═══ The records

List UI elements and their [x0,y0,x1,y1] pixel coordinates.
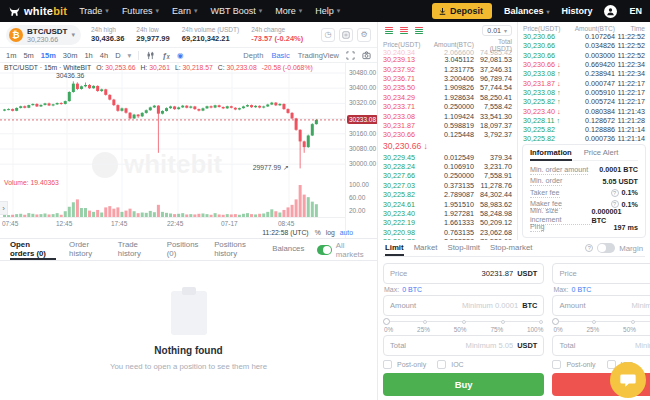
menu-item-help[interactable]: Help▾ [315,6,340,16]
slider-dot[interactable] [462,320,466,324]
trade-row[interactable]: 30,225.820.12888611:21:14 [518,125,650,134]
bid-row[interactable]: 30,220.980.76313523,062.68 [378,228,517,237]
order-type-market[interactable]: Market [414,240,438,256]
percent-label-75[interactable]: 75% [490,326,503,333]
ask-row-partial[interactable]: 30,240.342.06660074,985.42 [378,50,517,55]
timeframe-more-dropdown[interactable]: ▾ [128,51,132,60]
trade-row[interactable]: 30,233.08 ↑0.00591011:22:17 [518,88,650,97]
scale-option-auto[interactable]: auto [340,229,353,236]
all-markets-toggle[interactable] [317,245,332,255]
bid-row[interactable]: 30,223.401.92728158,248.98 [378,209,517,218]
pair-selector[interactable]: ₿ BTC/USDT 30,230.66 ▾ [6,25,81,45]
ask-row[interactable]: 30,236.713.20040696,789.74 [378,74,517,83]
refresh-target-icon[interactable]: ◉ [177,51,184,60]
buy-price-field[interactable]: Price USDT [383,263,544,284]
info-tab-information[interactable]: Information [530,148,572,157]
candle-style-icon[interactable] [146,51,155,60]
timeframe-5m[interactable]: 5m [23,51,33,60]
buy-amount-slider[interactable] [386,318,541,325]
ask-row[interactable]: 30,233.710.2500007,558.42 [378,102,517,111]
slider-dot[interactable] [501,320,505,324]
history-link[interactable]: History [561,6,592,16]
slider-dot[interactable] [539,320,543,324]
ask-row[interactable]: 30,239.133.04511292,081.53 [378,55,517,64]
buy-amount-input[interactable] [420,301,518,310]
orders-tab-open-orders-0-[interactable]: Open orders (0) [10,239,56,260]
trade-row[interactable]: 30,225.820.00073611:21:14 [518,134,650,142]
orders-tab-order-history[interactable]: Order history [69,239,105,260]
order-type-stop-market[interactable]: Stop-market [490,240,532,256]
percent-label-50[interactable]: 50% [623,326,636,333]
buy-amount-field[interactable]: Amount BTC [383,295,544,316]
slider-dot[interactable] [631,320,635,324]
help-circle-icon[interactable]: ? [585,244,593,252]
sell-post-only-checkbox[interactable] [552,360,561,369]
profile-avatar-icon[interactable] [604,5,617,18]
view-tab-depth[interactable]: Depth [243,51,263,60]
percent-label-100[interactable]: 100% [527,326,543,333]
orders-tab-trade-history[interactable]: Trade history [118,239,154,260]
sell-amount-field[interactable]: Amount BTC [552,295,650,316]
fullscreen-icon[interactable] [346,51,355,60]
bid-row[interactable]: 30,228.240.1069103,231.70 [378,162,517,171]
trade-row[interactable]: 30,230.660.00300011:22:52 [518,51,650,60]
timeframe-1m[interactable]: 1m [6,51,16,60]
buy-total-field[interactable]: Total USDT [383,335,544,356]
timeframe-15m[interactable]: 15m [41,51,56,60]
menu-item-futures[interactable]: Futures▾ [122,6,159,16]
order-type-limit[interactable]: Limit [385,240,404,256]
view-tab-tradingview[interactable]: TradingView [298,51,339,60]
ask-row[interactable]: 30,233.081.10942433,541.30 [378,111,517,120]
info-tab-price-alert[interactable]: Price Alert [584,148,619,157]
buy-max-link[interactable]: 0 BTC [402,286,422,293]
slider-handle[interactable] [552,318,559,325]
ask-row[interactable]: 30,231.870.59881918,097.37 [378,121,517,130]
timeframe-1h[interactable]: 1h [84,51,92,60]
timeframe-D[interactable]: D [115,51,120,60]
menu-item-more[interactable]: More▾ [275,6,302,16]
order-type-stop-limit[interactable]: Stop-limit [447,240,480,256]
timeframe-4h[interactable]: 4h [100,51,108,60]
orderbook-mode-asks-icon[interactable] [398,25,410,36]
sell-max-link[interactable]: 0 BTC [572,286,592,293]
whitebit-logo[interactable]: whitebit [8,5,67,18]
sell-total-field[interactable]: Total USDT [552,335,650,356]
buy-post-only-checkbox[interactable] [383,360,392,369]
help-circle-icon[interactable]: ? [611,189,619,197]
orderbook-last-price[interactable]: 30,230.66 ↓ [378,140,517,153]
bid-row[interactable]: 30,227.030.37313511,278.76 [378,181,517,190]
trade-row[interactable]: 30,231.87 ↓0.00074711:22:17 [518,78,650,87]
view-tab-basic[interactable]: Basic [271,51,289,60]
scale-option-pct[interactable]: % [315,229,321,236]
bid-row[interactable]: 30,224.611.95151058,983.62 [378,199,517,208]
margin-toggle[interactable] [597,243,615,253]
ask-row[interactable]: 30,235.501.90982657,744.54 [378,83,517,92]
slider-dot[interactable] [423,320,427,324]
chart-panel-expand-button[interactable]: › [0,201,8,215]
menu-item-trade[interactable]: Trade▾ [79,6,109,16]
percent-label-25[interactable]: 25% [417,326,430,333]
buy-button[interactable]: Buy [383,373,544,396]
sell-total-input[interactable] [579,341,650,350]
settings-gear-icon[interactable]: ⚙ [357,28,371,42]
screenshot-camera-icon[interactable] [362,51,371,60]
trade-row[interactable]: 30,230.660.10726411:22:52 [518,32,650,41]
bid-row[interactable]: 30,229.450.012549379.34 [378,153,517,162]
orders-tab-positions-0-[interactable]: Positions (0) [167,239,201,260]
percent-label-0[interactable]: 0% [553,326,562,333]
balances-menu[interactable]: Balances▾ [504,6,550,16]
bid-row[interactable]: 30,227.660.2500007,558.91 [378,171,517,180]
slider-handle[interactable] [383,318,390,325]
orders-tab-balances[interactable]: Balances [272,239,304,260]
trade-row[interactable]: 30,233.08 ↑0.23894111:22:34 [518,69,650,78]
sell-price-field[interactable]: Price USDT [552,263,650,284]
indicators-fx-icon[interactable]: ƒₓ [162,51,170,60]
candlestick-chart[interactable]: whitebit BTC/USDT · 15m · WhiteBITO: 30,… [0,63,377,239]
ask-row[interactable]: 30,237.921.23177537,246.31 [378,64,517,73]
buy-ioc-checkbox[interactable] [437,360,446,369]
sell-amount-input[interactable] [590,301,650,310]
trade-row[interactable]: 30,223.40 ↓0.08038411:21:43 [518,106,650,115]
support-chat-button[interactable] [610,362,646,398]
trade-row[interactable]: 30,230.660.03482611:22:52 [518,41,650,50]
slider-dot[interactable] [592,320,596,324]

══════

About this task:
The entries should be reproduced word for word, pictures omitted.

Solution to the problem:
List UI elements and their [x0,y0,x1,y1] pixel coordinates.
menu-item-help[interactable]: Help▾ [315,6,340,16]
slider-dot[interactable] [462,320,466,324]
trade-row[interactable]: 30,225.820.12888611:21:14 [518,125,650,134]
bid-row[interactable]: 30,220.980.76313523,062.68 [378,228,517,237]
order-type-market[interactable]: Market [414,240,438,256]
percent-label-75[interactable]: 75% [490,326,503,333]
ask-row-partial[interactable]: 30,240.342.06660074,985.42 [378,50,517,55]
timeframe-more-dropdown[interactable]: ▾ [128,51,132,60]
trade-row[interactable]: 30,233.08 ↑0.00591011:22:17 [518,88,650,97]
scale-option-auto[interactable]: auto [340,229,353,236]
all-markets-toggle[interactable] [317,245,332,255]
bid-row[interactable]: 30,223.401.92728158,248.98 [378,209,517,218]
pair-selector[interactable]: ₿ BTC/USDT 30,230.66 ▾ [6,25,81,45]
ask-row[interactable]: 30,236.713.20040696,789.74 [378,74,517,83]
refresh-target-icon[interactable]: ◉ [177,51,184,60]
buy-price-field[interactable]: Price USDT [383,263,544,284]
info-tab-information[interactable]: Information [530,148,572,157]
candle-style-icon[interactable] [146,51,155,60]
timeframe-5m[interactable]: 5m [23,51,33,60]
buy-amount-slider[interactable] [386,318,541,325]
ask-row[interactable]: 30,233.710.2500007,558.42 [378,102,517,111]
slider-dot[interactable] [501,320,505,324]
history-link[interactable]: History [561,6,592,16]
slider-dot[interactable] [539,320,543,324]
ask-row[interactable]: 30,239.133.04511292,081.53 [378,55,517,64]
buy-amount-input[interactable] [420,301,518,310]
orders-tab-open-orders-0-[interactable]: Open orders (0) [10,239,56,260]
trade-row[interactable]: 30,225.820.00073611:21:14 [518,134,650,142]
orders-tab-order-history[interactable]: Order history [69,239,105,260]
order-type-stop-market[interactable]: Stop-market [490,240,532,256]
percent-label-50[interactable]: 50% [623,326,636,333]
buy-amount-field[interactable]: Amount BTC [383,295,544,316]
slider-dot[interactable] [631,320,635,324]
help-circle-icon[interactable]: ? [585,244,593,252]
sell-post-only-checkbox[interactable] [552,360,561,369]
profile-avatar-icon[interactable] [604,5,617,18]
view-tab-depth[interactable]: Depth [243,51,263,60]
percent-label-100[interactable]: 100% [527,326,543,333]
orders-tab-trade-history[interactable]: Trade history [118,239,154,260]
sell-amount-field[interactable]: Amount BTC [552,295,650,316]
fullscreen-icon[interactable] [346,51,355,60]
bid-row[interactable]: 30,228.240.1069103,231.70 [378,162,517,171]
trade-row[interactable]: 30,230.660.00300011:22:52 [518,51,650,60]
timeframe-1m[interactable]: 1m [6,51,16,60]
buy-total-field[interactable]: Total USDT [383,335,544,356]
timeframe-15m[interactable]: 15m [41,51,56,60]
menu-item-futures[interactable]: Futures▾ [122,6,159,16]
order-type-limit[interactable]: Limit [385,240,404,256]
view-tab-tradingview[interactable]: TradingView [298,51,339,60]
ask-row[interactable]: 30,233.081.10942433,541.30 [378,111,517,120]
info-tab-price-alert[interactable]: Price Alert [584,148,619,157]
buy-max-link[interactable]: 0 BTC [402,286,422,293]
slider-handle[interactable] [552,318,559,325]
ask-row[interactable]: 30,231.870.59881918,097.37 [378,121,517,130]
timeframe-1h[interactable]: 1h [84,51,92,60]
timeframe-D[interactable]: D [115,51,120,60]
menu-item-more[interactable]: More▾ [275,6,302,16]
order-type-stop-limit[interactable]: Stop-limit [447,240,480,256]
timeframe-4h[interactable]: 4h [100,51,108,60]
orderbook-mode-asks-icon[interactable] [398,25,410,36]
sell-max-link[interactable]: 0 BTC [572,286,592,293]
whitebit-logo[interactable]: whitebit [8,5,67,18]
sell-total-field[interactable]: Total USDT [552,335,650,356]
buy-post-only-checkbox[interactable] [383,360,392,369]
help-circle-icon[interactable]: ? [611,189,619,197]
orderbook-last-price[interactable]: 30,230.66 ↓ [378,140,517,153]
bid-row[interactable]: 30,227.030.37313511,278.76 [378,181,517,190]
trade-row[interactable]: 30,231.87 ↓0.00074711:22:17 [518,78,650,87]
view-tab-basic[interactable]: Basic [271,51,289,60]
scale-option-pct[interactable]: % [315,229,321,236]
bid-row[interactable]: 30,224.611.95151058,983.62 [378,199,517,208]
margin-toggle[interactable] [597,243,615,253]
ask-row[interactable]: 30,235.501.90982657,744.54 [378,83,517,92]
slider-dot[interactable] [423,320,427,324]
chart-panel-expand-button[interactable]: › [0,201,8,215]
menu-item-trade[interactable]: Trade▾ [79,6,109,16]
percent-label-25[interactable]: 25% [417,326,430,333]
buy-button[interactable]: Buy [383,373,544,396]
sell-total-input[interactable] [579,341,650,350]
settings-gear-icon[interactable]: ⚙ [357,28,371,42]
screenshot-camera-icon[interactable] [362,51,371,60]
trade-row[interactable]: 30,230.660.10726411:22:52 [518,32,650,41]
bid-row[interactable]: 30,229.450.012549379.34 [378,153,517,162]
orders-tab-positions-0-[interactable]: Positions (0) [167,239,201,260]
percent-label-0[interactable]: 0% [553,326,562,333]
balances-menu[interactable]: Balances▾ [504,6,550,16]
bid-row[interactable]: 30,227.660.2500007,558.91 [378,171,517,180]
slider-handle[interactable] [383,318,390,325]
orders-tab-balances[interactable]: Balances [272,239,304,260]
trade-row[interactable]: 30,233.08 ↑0.23894111:22:34 [518,69,650,78]
sell-price-field[interactable]: Price USDT [552,263,650,284]
indicators-fx-icon[interactable]: ƒₓ [162,51,170,60]
candlestick-chart[interactable]: whitebit BTC/USDT · 15m · WhiteBITO: 30,… [0,63,377,239]
ask-row[interactable]: 30,237.921.23177537,246.31 [378,64,517,73]
buy-ioc-checkbox[interactable] [437,360,446,369]
sell-amount-input[interactable] [590,301,650,310]
trade-row[interactable]: 30,223.40 ↓0.08038411:21:43 [518,106,650,115]
support-chat-button[interactable] [610,362,646,398]
trade-row[interactable]: 30,230.660.03482611:22:52 [518,41,650,50]
slider-dot[interactable] [592,320,596,324]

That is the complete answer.